The Zero Day Initiative post by Childs is notable for tallying the June Microsoft security patch bundle as addressing 50 CVEs, rather than 49 CVEs. Security researchers typically come up with different Microsoft patch count tallies.
As usual, it's the security researchers at various security solutions firms that offer the best guidance on Microsoft's update Tuesday security patch releases.
Experts at security solutions provider Automox offered comments and published a June index ranking Microsoft's patches, as well as patches for Adobe and Mozilla products. Automox put priority patching on the six zero-day Microsoft vulnerabilities, plus the Critical ones this month:
While Automox recommends that all critical vulnerabilities are patched within a 72-hour window, the fact that many of this month's critical vulnerabilities have no workarounds raises our recommendation to patching these systems with the highest priority.
Cybersecurity researchers at Tenable published a blog post illustrating the effects of Microsoft's June patches in graphic form. Satnam Narang, staff research engineer at Tenable, urged applying the fixes as soon as possible since "unpatched flaws remain a problem for many organizations months after patches have been released."

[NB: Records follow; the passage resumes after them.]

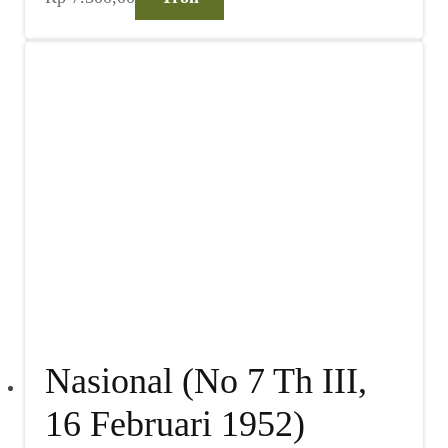
Nasional (No 7 Th III,
16 Februari 1952)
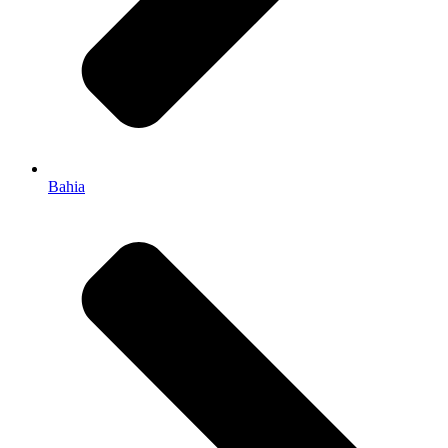
Bahia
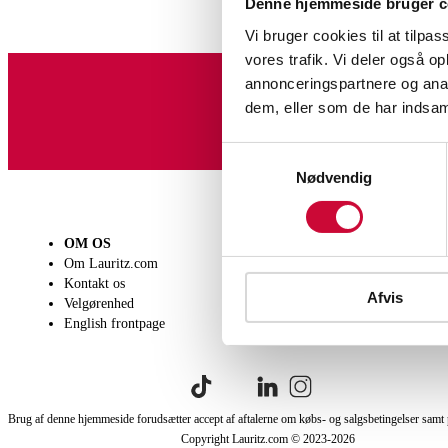
Denne hjemmeside bruger c
Vi bruger cookies til at tilpas
vores trafik. Vi deler også 
annonceringspartnere og anal
dem, eller som de har indsaml
Tilmeld dig vores nyheds
Samtykkevalg
Nødvendig
OM OS
SÆLG
KØB
Om Lauritz.com
Få en vurdering
Lever
Kontakt os
Indlevering
Afhen
Afvis
Velgørenhed
Salgsvilkår
Person
English frontpage
Købsv
Brug af denne hjemmeside forudsætter accept af aftalerne om købs- og salgsbetingelser samt 
Copyright Lauritz.com © 2023-
2026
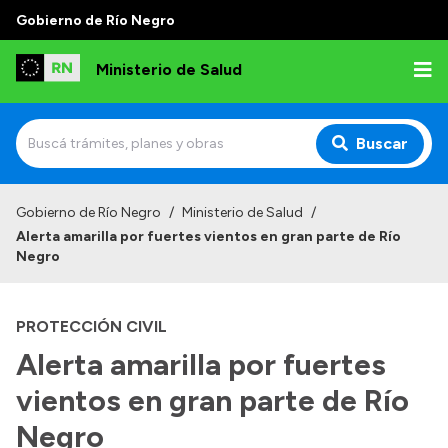
Gobierno de Río Negro
Ministerio de Salud
Buscar
Inicio
Gobierno de Río Negro
/
Ministerio de Salud
/
Alerta amarilla por fuertes vientos en gran parte de Río
Institucional
Negro
Normativa y Funciones
PROTECCIÓN CIVIL
Autoridades
Alerta amarilla por fuertes
Consejos locales
vientos en gran parte de Río
Negro
Transparencia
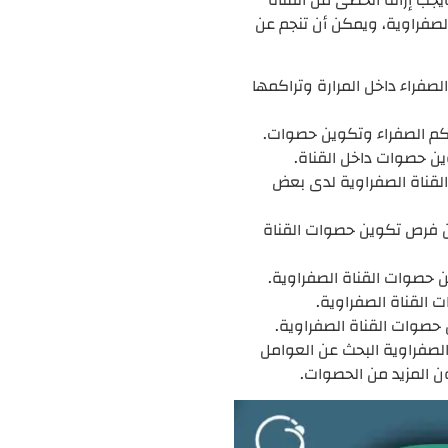
الصفراوية، ويمكن أن تنجم عن
صفراء داخل المرارة وتراكمها
اكم الصفراء وتكوين حصوات.
ين حصوات داخل القناة.
لقناة الصفراوية لدى بعض
 من فرص تكوين حصوات القناة
ن حصوات القناة الصفراوية.
 القناة الصفراوية.
ن حصوات القناة الصفراوية.
لصفراوية البحث عن العوامل
ن المزيد من الحصوات.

The relatively low patch count from Microsoft this month shouldn't "diminish the importance of speedily applying the updates," especially given the six zero-day vulnerabilities, according to Adam Bunn, Rapid7's lead software engineer for VRM. He also pointed to an Important (CVSS 9.4) Kerberos AppContainer security bypass vulnerability getting patched this month, namely CVE-2021-31962.
"Additionally, enterprises should take action on CVE-2021-31962 if they use Kerberos in their environment as it may allow an attacker to bypass Kerberos authentication altogether," Bunn stated via e-mail.
Kurt Mackie is senior news producer for 1105 Media's Converge360 group.